Automated term extraction seeks more efficient and precise methods. IBM researchers have proposed an unsupervised annotator aimed at extracting highly technical domain terms. This approach utilizes sentence encoders and analysis of morphological signals, term-to-topic relationships, and similarities within terms. In this paper, we attempt to realize this method proposed by IBM from scratch and conducted testing using the ACTER dataset. Additionally, in our experimentation, we include an analysis of extracting incorrect n-grams that may adversely affect the quality of the unsupervised annotator. Our recreated method has demonstrated an F1-score of 44.8% and a loss of 5.15% compared to the IBM approach on the ACL-RD-TEC 2.0 dataset.

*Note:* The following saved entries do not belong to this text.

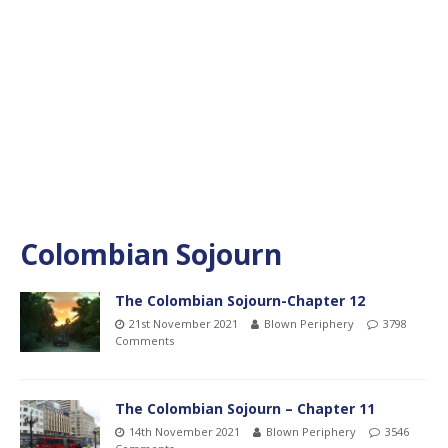
Colombian Sojourn
The Colombian Sojourn-Chapter 12
21st November 2021
Blown Periphery
3798
Comments
The Colombian Sojourn – Chapter 11
14th November 2021
Blown Periphery
3546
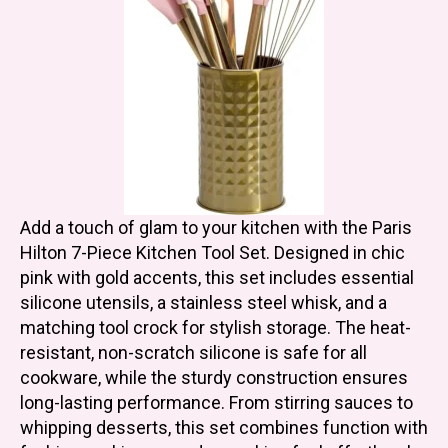
Add a touch of glam to your kitchen with the Paris
Hilton 7-Piece Kitchen Tool Set. Designed in chic
pink with gold accents, this set includes essential
silicone utensils, a stainless steel whisk, and a
matching tool crock for stylish storage. The heat-
resistant, non-scratch silicone is safe for all
cookware, while the sturdy construction ensures
long-lasting performance. From stirring sauces to
whipping desserts, this set combines function with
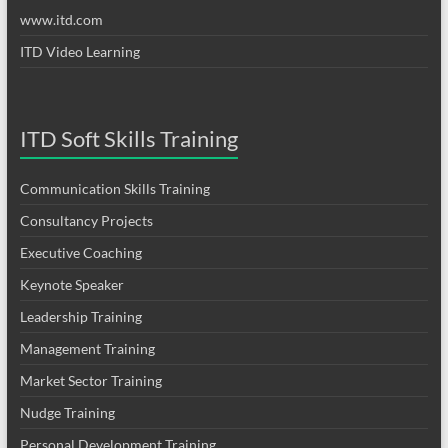
www.itd.com
ITD Video Learning
ITD Soft Skills Training
Communication Skills Training
Consultancy Projects
Executive Coaching
Keynote Speaker
Leadership Training
Management Training
Market Sector Training
Nudge Training
Personal Development Training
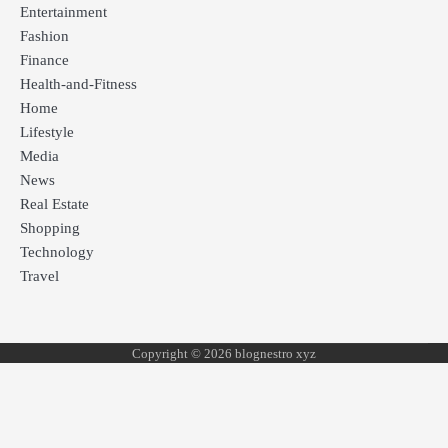
Entertainment
Fashion
Finance
Health-and-Fitness
Home
Lifestyle
Media
News
Real Estate
Shopping
Technology
Travel
Copyright © 2026 blognestro xyz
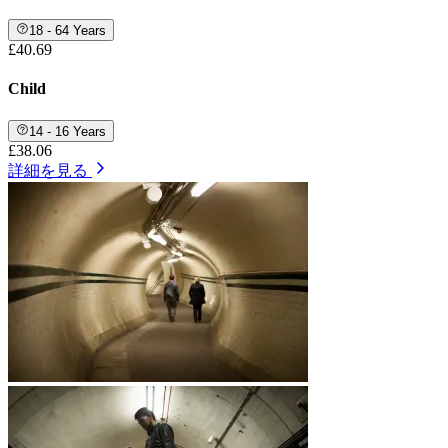
18 - 64 Years
£40.69
Child
14 - 16 Years
£38.06
詳細を見る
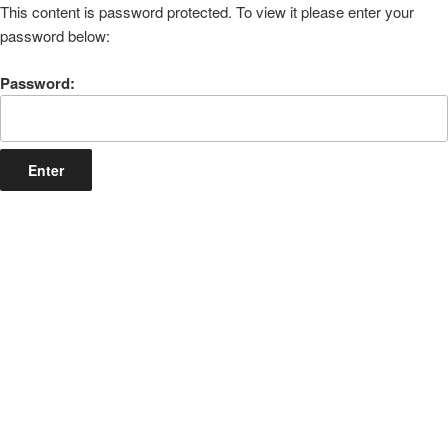
This content is password protected. To view it please enter your
password below:
Password:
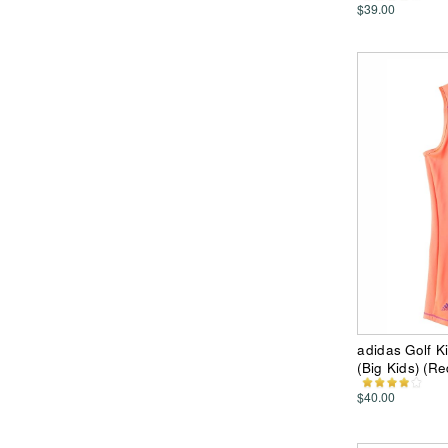
$39.00
adidas Golf K
(Big Kids) (Re
$40.00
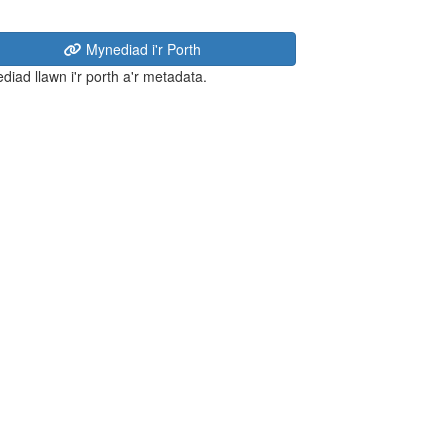
Mynediad i'r Porth
diad llawn i'r porth a'r metadata.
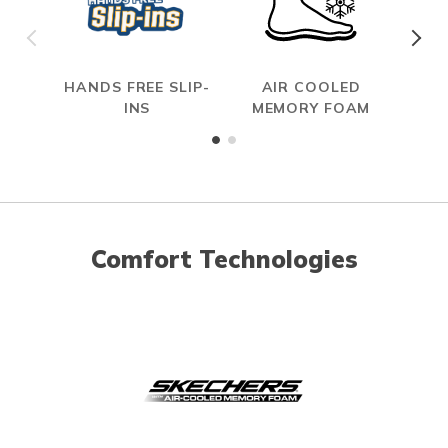
HANDS FREE SLIP-
AIR COOLED
INS
MEMORY FOAM
Comfort Technologies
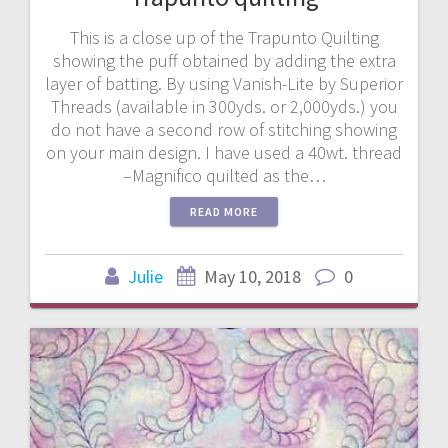
This is a close up of the Trapunto Quilting
showing the puff obtained by adding the extra
layer of batting. By using Vanish-Lite by Superior
Threads (available in 300yds. or 2,000yds.) you
do not have a second row of stitching showing
on your main design. I have used a 40wt. thread
–Magnifico quilted as the…
READ MORE
Julie
May 10, 2018
0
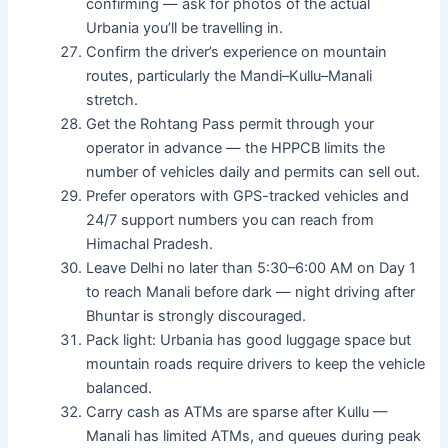
confirming — ask for photos of the actual
Urbania you’ll be travelling in.
Confirm the driver’s experience on mountain
routes, particularly the Mandi–Kullu–Manali
stretch.
Get the Rohtang Pass permit through your
operator in advance — the HPPCB limits the
number of vehicles daily and permits can sell out.
Prefer operators with GPS-tracked vehicles and
24/7 support numbers you can reach from
Himachal Pradesh.
Leave Delhi no later than 5:30–6:00 AM on Day 1
to reach Manali before dark — night driving after
Bhuntar is strongly discouraged.
Pack light: Urbania has good luggage space but
mountain roads require drivers to keep the vehicle
balanced.
Carry cash as ATMs are sparse after Kullu —
Manali has limited ATMs, and queues during peak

On the ACTER dataset, our metrics show similar results to other advanced methods in the field performed on this dataset.

Kalykulova A., Kairatuly B., Rakhymbek K., Kyzyrkanov A., Nugumanova A. Evaluation Of IBM’s Proposed Term Extraction Approach On The ACTER Corpus // IX — International Scientific Conference «Computer Science and Applied Mathematics». – Almaty: Institute of Information and Computational Technologies CS MSHE RK, 2024. – С. 597–604. https://conf.iict.kz/wp-content/uploads/2025/01/collection_CSAM_IX_2024.pdf

5. Evaluation and comparison of the quality of word embeddings

This article explores approaches to evaluating embedding quality, which can be divided into intrinsic and extrinsic methods. Intrinsic methods assess representations independently of specific tasks, while extrinsic methods rely on NLP tasks for evaluation. Particular attention is given to the evaluation of semantic similarity using datasets such as WordSim-353, SimLex-999, and SimVerb-3500. Pretrained models FastText and SentenceBERT were used for the evaluation. The results show that FastText models demonstrate high correlation scores and outperform SentenceBERT in representing individual words. Although SentenceBERT offers advantages in tasks like semantic similarity search and clustering, it is less effective for individual word representation. The choice of model should be based on empirical evidence and the specific requirements of the task.

Альжанов А. М., Рахымбек К. К. Оценка и сравнение качества эмбеддингов слов // Проблемы оптимизации сложных систем: Материалы XX Междунар. Азиат. школы-семинара. – Алматы, 2024. – С. 211–215. https://conf.iict.kz/wp-content/uploads/2024/09/opcs_material_2024.pdf.

6. T-Extractor: A Hybrid Unsupervised Approach for Term and Named Entity Extraction Using Rules, Statistical, and Semantic Methods

Automatic term extraction is a key technology for optimizing natural language processing tasks such as machine translation, sentiment analysis, knowledge graph construction, and/or ontology population. This study presents the T-Extractor approach for unsupervised term extraction. The research goal is to develop an efficient method that does not require labeled data, and to analyze its applicability on scientific texts. T-Extractor combines rule-based, statistical, and semantic analysis, treating unigram and phrase extraction as two subtasks. Part-of-speech templates are used in the candidate selection phase, while a filter based on raw and rectified frequencies refines phrase boundaries. TopicScore is applied for final term filtering, improving extraction precision. Additionally, simple rules help identify abbreviations and named entities, improving recall. T-Extractor was tested on the ACTER (three languages, four domains) and ACL RD-TEC 2.0 datasets. In English, the best result was achieved in the equi domain, with an F1- measure of

48.5%, precision of 41.6%, and recall of 58.2%. On the ACTER dataset, the approach outperformed existing unsupervised methods and performed better than the supervised GPT-3.5-Turbo and BERT models in the corp and wind domains. Specifically, in the corp domain, T-Extractor’s F1- measure approached that of the HAMLET model, lagging by 3.7%. In addition, the method showed results comparable to those of promtATE and TALN-LS2N.

Kalykulova A., Nugumanova A. //Informatica. – 2025. – Т. 49. – №. 2.